The sweetness level of the cake is mild while the cream is sweeter so there’s a nice balance. I found that using the grainy sweeteners for the cream yields a grainy texture as the sweetener does not melt without baking. But I kinda enjoy biting into the crispy grains of the sweetener. However, you can avoid this by replacing with powdered sweetener but you need to reduce the quantity as they are a lot sweeter than the grainy ones.
This tiramisu cheesecake can be made ahead of time. They keep well refrigerated and before eating, just let them come to room temperature and they will be nice and soft. They taste great cold too.
Total servings = 21
Net Carb = 2.8 g
Calories = 206
Total Fat = 20.2 g
Protein = 4.4 g
The full written recipe can be printed by clicking the link below;
Coconut flour = 90 g / 3/4 cup
Baking powder = 3 tsp
Baking soda = 1 tsp
Salt = 1 tsp
Erythritol = 120 g / 5/8 cup (or any keto sweetener to taste)
Cocoa powder (unsweetened) = 35 g / 1/3 cup
Instant Coffee powder = 15 g / 3 tbsp. (Dissolve with 2 to 3 tbsp. hot water)
Eggs = 6 large or 7 medium
Whipping cream = 315 ml / 1 1/3 cups
Melted butter = 100 ml / 1/2 cup
Cream cheese = 452 g / 2 blocks x 8 oz
Erythritol = 200 g / 1 cup (to avoid a grainy taste, you can replace with powdered sweetener to taste)
Instant Coffee powder = 15 g / 3 tbsp. (dissolved with 2 to 3 tbsp. hot water)

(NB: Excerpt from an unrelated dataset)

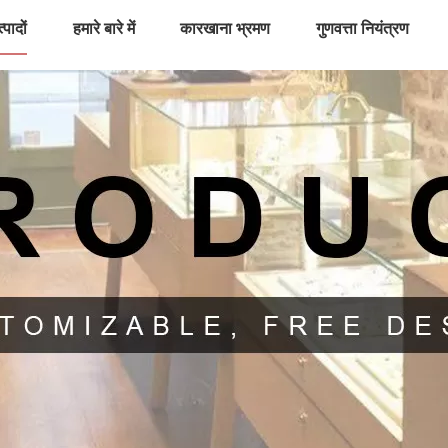
्पादों
हमारे बारे में
कारखाना भ्रमण
गुणवत्ता नियंत्रण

Whipping cream = 180 ml / 3/4 cup
Note: Some cocoa powder (unsweetened) for dusting
DIRECTIONS FOR CAKE
1. Pre-heat oven at 338F or 170C.
2. In a big bowl, mix all the dry ingredients until well combined. You can either use a spatula or hand held mixer.
3. Add all the wet ingredients and mix until smooth. Adjust taste accordingly.
4. Pour batter into a 12 x 12″ square pan lined with parchment paper. Spread evenly.
5. Bake at the lowest rack for about 15 to 20 minutes or until a wooden skewer comes out clean. This cake cooks pretty quickly so do not over bake it.
6. Cool the cake completely.
DIRECTIONS FOR THE CREAM
1. In a big bowl, whisk all ingredients until smooth. Set aside.
DIRECTIONS FOR ASSEMBLING CAKE
1. Cut the cake into half. Spread half the cream onto half the portion of cake. Repeat same process with the other half of cake.
2. Stack the cakes on top of each other to form a rectangular layered cake.
3. Dust the top of cake with unsweetened cocoa powder.
4. Chill the cake for 1 to 2 hours.
5. Cut into squares to enjoy.
6. This cake can be refrigerated up to 2 weeks and frozen for months.